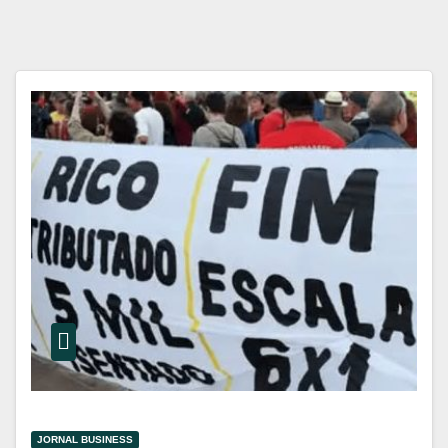
JORNAL BUSINESS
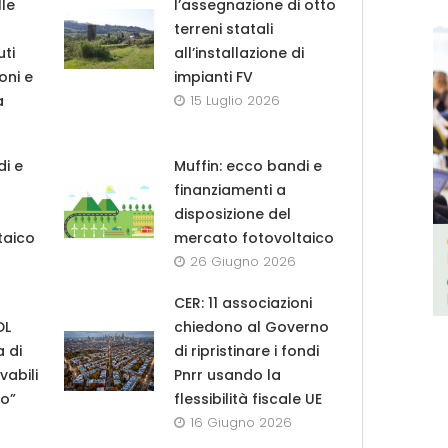
le
l’assegnazione di otto
terreni statali
uti
all’installazione di
oni e
impianti FV
a
15 Luglio 2026
di e
Muffin: ecco bandi e
finanziamenti a
disposizione del
taico
mercato fotovoltaico
26 Giugno 2026
CER: 11 associazioni
DL
chiedono al Governo
a di
di ripristinare i fondi
vabili
Pnrr usando la
lo”
flessibilità fiscale UE
16 Giugno 2026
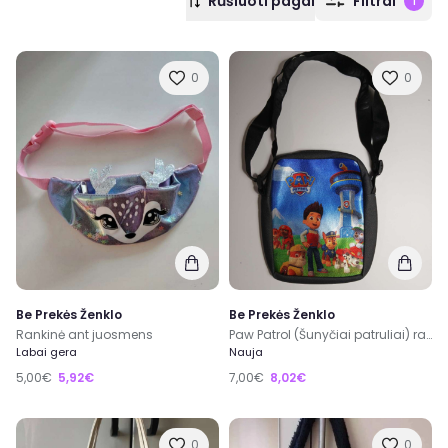
Rūšiuoti pagal
Filtrai
1
0
0
Be Prekės Ženklo
Be Prekės Ženklo
Rankinė ant juosmens
Paw Patrol (Šunyčiai patruliai) rankinuką
Labai gera
Nauja
5,00€
5,92€
7,00€
8,02€
0
0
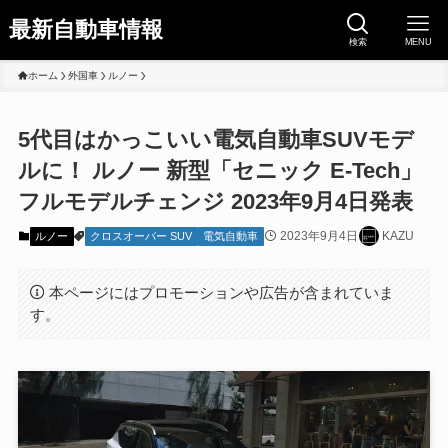
最新自動車情報
検索
MENU
ホーム
外国車
ルノー
5代目はかっこいい電気自動車SUVモデ
ルに！ ルノー 新型「セニック E-Tech」
フルモデルチェンジ 2023年9月4日発表
2023年9月4日
KAZU
ルノー
クロスオーバー SUV
電気自動車
本ページにはプロモーションや広告が含まれていま
す。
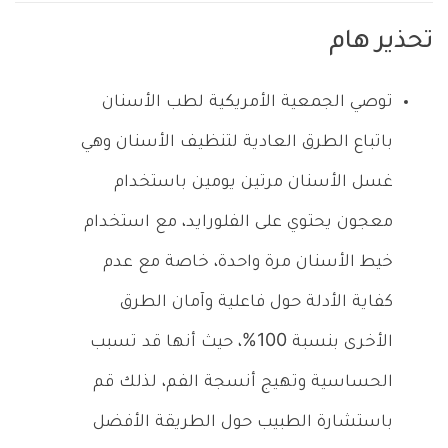
تحذير هام
توصي الجمعية الأمريكية لطب الأسنان
باتباع الطرق العادية لتنظيف الأسنان وهي
غسل الأسنان مرتين يومين باستخدام
معجون يحتوي على الفلورايد، مع استخدام
خيط الأسنان مرة واحدة، خاصة مع عدم
كفاية الأدلة حول فاعلية وآمان الطرق
الأخرى بنسبة 100%، حيث أنها قد تسبب
الحساسية وتهيج أنسجة الفم، لذلك قم
باستشارة الطبيب حول الطريقة الأفضل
☆ ☆ ☆ ☆ ☆ ☆ ☆
» WHAT IS EXPECTED
Reproduce the data verbatim. Do not carry any picture into the copy.

» EXERCISE SOLUTION
JORNAL BUSINESS
le
l’assegnazione di otto
terreni statali
uti
all’installazione di
oni e
impianti FV
a
15 Luglio 2026
di e
Muffin: ecco bandi e
finanziamenti a
disposizione del
taico
mercato fotovoltaico
26 Giugno 2026
CER: 11 associazioni
DL
chiedono al Governo
a di
di ripristinare i fondi
vabili
Pnrr usando la
lo”
flessibilità fiscale UE
16 Giugno 2026
Rūšiuoti pagal
Filtrai
1
0
0
Be Prekės Ženklo
Be Prekės Ženklo
Rankinė ant juosmens
Paw Patrol (Šunyčiai patruliai) rankinuką
Labai gera
Nauja
5,00€
5,92€
7,00€
8,02€
0
0
最新自動車情報
検索
MENU
ホーム
外国車
ルノー
5代目はかっこいい電気自動車SUVモデ
ルに！ ルノー 新型「セニック E-Tech」
フルモデルチェンジ 2023年9月4日発表
2023年9月4日
KAZU
ルノー
クロスオーバー SUV
電気自動車
本ページにはプロモーションや広告が含まれていま
す。
تحذير هام
توصي الجمعية الأمريكية لطب الأسنان
باتباع الطرق العادية لتنظيف الأسنان وهي
غسل الأسنان مرتين يومين باستخدام
معجون يحتوي على الفلورايد، مع استخدام
خيط الأسنان مرة واحدة، خاصة مع عدم
كفاية الأدلة حول فاعلية وآمان الطرق
الأخرى بنسبة 100%، حيث أنها قد تسبب
الحساسية وتهيج أنسجة الفم، لذلك قم
باستشارة الطبيب حول الطريقة الأفضل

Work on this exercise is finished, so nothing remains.